## Work required
Print the entries once more, unchanged.
Information given section start
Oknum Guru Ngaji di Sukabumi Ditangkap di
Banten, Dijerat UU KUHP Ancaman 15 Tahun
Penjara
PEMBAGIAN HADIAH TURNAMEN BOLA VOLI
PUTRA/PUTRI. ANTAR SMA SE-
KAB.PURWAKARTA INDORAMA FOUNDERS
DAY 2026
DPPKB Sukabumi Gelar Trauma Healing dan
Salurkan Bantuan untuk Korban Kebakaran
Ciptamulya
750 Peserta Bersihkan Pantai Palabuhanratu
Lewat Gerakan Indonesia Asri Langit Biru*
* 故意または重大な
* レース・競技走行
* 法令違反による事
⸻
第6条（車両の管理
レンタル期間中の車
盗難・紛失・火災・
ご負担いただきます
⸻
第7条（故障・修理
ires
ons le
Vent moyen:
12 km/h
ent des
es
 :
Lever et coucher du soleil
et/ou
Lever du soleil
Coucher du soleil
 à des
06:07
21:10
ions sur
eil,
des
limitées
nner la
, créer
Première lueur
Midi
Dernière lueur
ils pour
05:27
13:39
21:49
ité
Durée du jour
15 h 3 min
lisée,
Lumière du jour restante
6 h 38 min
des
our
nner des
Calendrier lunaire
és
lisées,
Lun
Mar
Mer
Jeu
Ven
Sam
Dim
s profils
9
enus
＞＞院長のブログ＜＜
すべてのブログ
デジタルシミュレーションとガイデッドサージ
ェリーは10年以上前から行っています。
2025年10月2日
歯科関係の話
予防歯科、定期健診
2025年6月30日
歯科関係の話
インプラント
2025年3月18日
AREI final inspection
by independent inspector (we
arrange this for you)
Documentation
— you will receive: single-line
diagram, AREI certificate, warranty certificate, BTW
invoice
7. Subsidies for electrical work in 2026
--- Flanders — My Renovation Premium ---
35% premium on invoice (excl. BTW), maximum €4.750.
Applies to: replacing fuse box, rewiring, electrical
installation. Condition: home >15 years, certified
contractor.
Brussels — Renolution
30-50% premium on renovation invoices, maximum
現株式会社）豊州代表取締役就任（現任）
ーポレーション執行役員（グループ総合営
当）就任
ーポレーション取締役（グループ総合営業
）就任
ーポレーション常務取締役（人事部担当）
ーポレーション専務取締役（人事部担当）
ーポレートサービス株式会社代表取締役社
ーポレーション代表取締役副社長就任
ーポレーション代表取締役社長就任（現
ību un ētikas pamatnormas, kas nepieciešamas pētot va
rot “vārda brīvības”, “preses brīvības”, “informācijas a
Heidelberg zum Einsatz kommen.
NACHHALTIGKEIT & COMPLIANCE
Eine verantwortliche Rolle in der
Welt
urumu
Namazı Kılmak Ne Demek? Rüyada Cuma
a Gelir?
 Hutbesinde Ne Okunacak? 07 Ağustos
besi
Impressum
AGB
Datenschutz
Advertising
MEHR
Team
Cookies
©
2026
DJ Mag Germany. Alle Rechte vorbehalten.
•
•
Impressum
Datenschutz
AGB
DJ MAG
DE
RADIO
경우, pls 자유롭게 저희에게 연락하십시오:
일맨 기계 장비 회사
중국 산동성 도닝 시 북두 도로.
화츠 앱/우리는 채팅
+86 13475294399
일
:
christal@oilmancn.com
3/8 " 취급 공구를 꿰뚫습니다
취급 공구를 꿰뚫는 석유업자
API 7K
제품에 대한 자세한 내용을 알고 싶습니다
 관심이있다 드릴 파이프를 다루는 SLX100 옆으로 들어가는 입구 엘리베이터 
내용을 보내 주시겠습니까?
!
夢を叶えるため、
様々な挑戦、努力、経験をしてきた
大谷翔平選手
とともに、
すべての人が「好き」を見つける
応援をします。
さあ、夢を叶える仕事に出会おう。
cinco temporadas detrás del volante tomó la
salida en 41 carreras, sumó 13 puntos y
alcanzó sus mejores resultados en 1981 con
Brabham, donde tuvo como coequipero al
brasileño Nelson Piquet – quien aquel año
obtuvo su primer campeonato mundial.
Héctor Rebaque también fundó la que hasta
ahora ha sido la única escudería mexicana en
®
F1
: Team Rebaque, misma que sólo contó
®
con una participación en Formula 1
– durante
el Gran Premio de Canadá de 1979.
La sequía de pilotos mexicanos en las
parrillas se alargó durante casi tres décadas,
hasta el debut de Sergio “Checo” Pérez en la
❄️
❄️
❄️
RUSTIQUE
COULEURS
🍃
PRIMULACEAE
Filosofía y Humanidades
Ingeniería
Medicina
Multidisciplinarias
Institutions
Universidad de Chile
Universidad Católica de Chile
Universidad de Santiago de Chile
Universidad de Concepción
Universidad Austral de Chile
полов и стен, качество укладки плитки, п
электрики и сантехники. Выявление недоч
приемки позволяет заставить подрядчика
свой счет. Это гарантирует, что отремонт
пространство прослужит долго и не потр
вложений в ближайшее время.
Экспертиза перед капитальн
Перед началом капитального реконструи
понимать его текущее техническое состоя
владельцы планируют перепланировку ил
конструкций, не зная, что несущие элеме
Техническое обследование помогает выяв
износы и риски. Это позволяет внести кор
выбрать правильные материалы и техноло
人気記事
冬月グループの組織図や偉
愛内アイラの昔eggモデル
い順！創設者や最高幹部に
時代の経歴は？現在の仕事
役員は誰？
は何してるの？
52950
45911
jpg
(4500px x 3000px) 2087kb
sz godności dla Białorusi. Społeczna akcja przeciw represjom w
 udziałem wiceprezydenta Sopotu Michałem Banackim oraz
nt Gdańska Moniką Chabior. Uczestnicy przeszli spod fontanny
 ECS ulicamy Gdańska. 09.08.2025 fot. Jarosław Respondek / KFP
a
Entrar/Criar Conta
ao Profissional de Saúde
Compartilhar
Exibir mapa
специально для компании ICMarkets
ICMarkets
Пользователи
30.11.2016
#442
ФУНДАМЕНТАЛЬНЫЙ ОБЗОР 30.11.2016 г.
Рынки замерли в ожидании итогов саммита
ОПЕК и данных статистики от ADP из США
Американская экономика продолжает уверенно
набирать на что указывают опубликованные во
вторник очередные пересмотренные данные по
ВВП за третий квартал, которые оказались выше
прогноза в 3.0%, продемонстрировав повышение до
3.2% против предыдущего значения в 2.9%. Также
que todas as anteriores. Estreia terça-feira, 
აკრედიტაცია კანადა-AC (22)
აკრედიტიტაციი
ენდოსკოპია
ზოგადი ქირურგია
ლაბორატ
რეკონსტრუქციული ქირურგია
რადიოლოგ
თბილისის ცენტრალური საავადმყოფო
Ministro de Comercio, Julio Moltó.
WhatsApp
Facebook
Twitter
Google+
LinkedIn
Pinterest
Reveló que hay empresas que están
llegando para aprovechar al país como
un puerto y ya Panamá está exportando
Information given section end
## Exercise solution
Oknum Guru Ngaji di Sukabumi Ditangkap di
Banten, Dijerat UU KUHP Ancaman 15 Tahun
Penjara
PEMBAGIAN HADIAH TURNAMEN BOLA VOLI
PUTRA/PUTRI. ANTAR SMA SE-
KAB.PURWAKARTA INDORAMA FOUNDERS
DAY 2026
DPPKB Sukabumi Gelar Trauma Healing dan
Salurkan Bantuan untuk Korban Kebakaran
Ciptamulya
750 Peserta Bersihkan Pantai Palabuhanratu
Lewat Gerakan Indonesia Asri Langit Biru*
* 故意または重大な
* レース・競技走行
* 法令違反による事
⸻
第6条（車両の管理
レンタル期間中の車
盗難・紛失・火災・
ご負担いただきます
⸻
第7条（故障・修理
ires
ons le
Vent moyen:
12 km/h
ent des
es
 :
Lever et coucher du soleil
et/ou
Lever du soleil
Coucher du soleil
 à des
06:07
21:10
ions sur
eil,
des
limitées
nner la
, créer
Première lueur
Midi
Dernière lueur
ils pour
05:27
13:39
21:49
ité
Durée du jour
15 h 3 min
lisée,
Lumière du jour restante
6 h 38 min
des
our
nner des
Calendrier lunaire
és
lisées,
Lun
Mar
Mer
Jeu
Ven
Sam
Dim
s profils
9
enus
＞＞院長のブログ＜＜
すべてのブログ
デジタルシミュレーションとガイデッドサージ
ェリーは10年以上前から行っています。
2025年10月2日
歯科関係の話
予防歯科、定期健診
2025年6月30日
歯科関係の話
インプラント
2025年3月18日
AREI final inspection
by independent inspector (we
arrange this for you)
Documentation
— you will receive: single-line
diagram, AREI certificate, warranty certificate, BTW
invoice
7. Subsidies for electrical work in 2026
--- Flanders — My Renovation Premium ---
35% premium on invoice (excl. BTW), maximum €4.750.
Applies to: replacing fuse box, rewiring, electrical
installation. Condition: home >15 years, certified
contractor.
Brussels — Renolution
30-50% premium on renovation invoices, maximum
現株式会社）豊州代表取締役就任（現任）
ーポレーション執行役員（グループ総合営
当）就任
ーポレーション取締役（グループ総合営業
）就任
ーポレーション常務取締役（人事部担当）
ーポレーション専務取締役（人事部担当）
ーポレートサービス株式会社代表取締役社
ーポレーション代表取締役副社長就任
ーポレーション代表取締役社長就任（現
ību un ētikas pamatnormas, kas nepieciešamas pētot va
rot “vārda brīvības”, “preses brīvības”, “informācijas a
Heidelberg zum Einsatz kommen.
NACHHALTIGKEIT & COMPLIANCE
Eine verantwortliche Rolle in der
Welt
urumu
Namazı Kılmak Ne Demek? Rüyada Cuma
a Gelir?
 Hutbesinde Ne Okunacak? 07 Ağustos
besi
Impressum
AGB
Datenschutz
Advertising
MEHR
Team
Cookies
©
2026
DJ Mag Germany. Alle Rechte vorbehalten.
•
•
Impressum
Datenschutz
AGB
DJ MAG
DE
RADIO
경우, pls 자유롭게 저희에게 연락하십시오:
일맨 기계 장비 회사
중국 산동성 도닝 시 북두 도로.
화츠 앱/우리는 채팅
+86 13475294399
일
:
christal@oilmancn.com
3/8 " 취급 공구를 꿰뚫습니다
취급 공구를 꿰뚫는 석유업자
API 7K
제품에 대한 자세한 내용을 알고 싶습니다
 관심이있다 드릴 파이프를 다루는 SLX100 옆으로 들어가는 입구 엘리베이터 
내용을 보내 주시겠습니까?
!
夢を叶えるため、
様々な挑戦、努力、経験をしてきた
大谷翔平選手
とともに、
すべての人が「好き」を見つける
応援をします。
さあ、夢を叶える仕事に出会おう。
cinco temporadas detrás del volante tomó la
salida en 41 carreras, sumó 13 puntos y
alcanzó sus mejores resultados en 1981 con
Brabham, donde tuvo como coequipero al
brasileño Nelson Piquet – quien aquel año
obtuvo su primer campeonato mundial.
Héctor Rebaque también fundó la que hasta
ahora ha sido la única escudería mexicana en
®
F1
: Team Rebaque, misma que sólo contó
®
con una participación en Formula 1
– durante
el Gran Premio de Canadá de 1979.
La sequía de pilotos mexicanos en las
parrillas se alargó durante casi tres décadas,
hasta el debut de Sergio “Checo” Pérez en la
❄️
❄️
❄️
RUSTIQUE
COULEURS
🍃
PRIMULACEAE
Filosofía y Humanidades
Ingeniería
Medicina
Multidisciplinarias
Institutions
Universidad de Chile
Universidad Católica de Chile
Universidad de Santiago de Chile
Universidad de Concepción
Universidad Austral de Chile
полов и стен, качество укладки плитки, п
электрики и сантехники. Выявление недоч
приемки позволяет заставить подрядчика
свой счет. Это гарантирует, что отремонт
пространство прослужит долго и не потр
вложений в ближайшее время.
Экспертиза перед капитальн
Перед началом капитального реконструи
понимать его текущее техническое состоя
владельцы планируют перепланировку ил
конструкций, не зная, что несущие элеме
Техническое обследование помогает выяв
износы и риски. Это позволяет внести кор
выбрать правильные материалы и техноло
人気記事
冬月グループの組織図や偉
愛内アイラの昔eggモデル
い順！創設者や最高幹部に
時代の経歴は？現在の仕事
役員は誰？
は何してるの？
52950
45911
jpg
(4500px x 3000px) 2087kb
sz godności dla Białorusi. Społeczna akcja przeciw represjom w
 udziałem wiceprezydenta Sopotu Michałem Banackim oraz
nt Gdańska Moniką Chabior. Uczestnicy przeszli spod fontanny
 ECS ulicamy Gdańska. 09.08.2025 fot. Jarosław Respondek / KFP
a
Entrar/Criar Conta
ao Profissional de Saúde
Compartilhar
Exibir mapa
специально для компании ICMarkets
ICMarkets
Пользователи
30.11.2016
#442
ФУНДАМЕНТАЛЬНЫЙ ОБЗОР 30.11.2016 г.
Рынки замерли в ожидании итогов саммита
ОПЕК и данных статистики от ADP из США
Американская экономика продолжает уверенно
набирать на что указывают опубликованные во
вторник очередные пересмотренные данные по
ВВП за третий квартал, которые оказались выше
прогноза в 3.0%, продемонстрировав повышение до
3.2% против предыдущего значения в 2.9%. Также
que todas as anteriores. Estreia terça-feira, 
აკრედიტაცია კანადა-AC (22)
აკრედიტიტაციი
ენდოსკოპია
ზოგადი ქირურგია
ლაბორატ
რეკონსტრუქციული ქირურგია
რადიოლოგ
თბილისის ცენტრალური საავადმყოფო
Ministro de Comercio, Julio Moltó.
WhatsApp
Facebook
Twitter
Google+
LinkedIn
Pinterest
Reveló que hay empresas que están
llegando para aprovechar al país como
un puerto y ya Panamá está exportando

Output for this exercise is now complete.